#### EXTRACTED MATERIAL ####
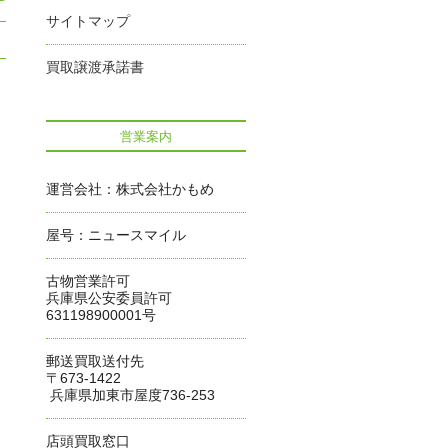
サイトマップ
買取譲渡承諾書
営業案内
運営会社：株式会社かもめ
屋号：ニュースマイル
古物営業許可
兵庫県公安委員許可
631198900001号
郵送買取送付先
〒673-1422
兵庫県加東市屋度736-253
店頭買取窓口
####
◆ PROBLEM: Text only, please: give the listing again word for word with no images.

◆ OUTPUT BELOW:
サイトマップ
買取譲渡承諾書
営業案内
運営会社：株式会社かもめ
屋号：ニュースマイル
古物営業許可
兵庫県公安委員許可
631198900001号
郵送買取送付先
〒673-1422
兵庫県加東市屋度736-253
店頭買取窓口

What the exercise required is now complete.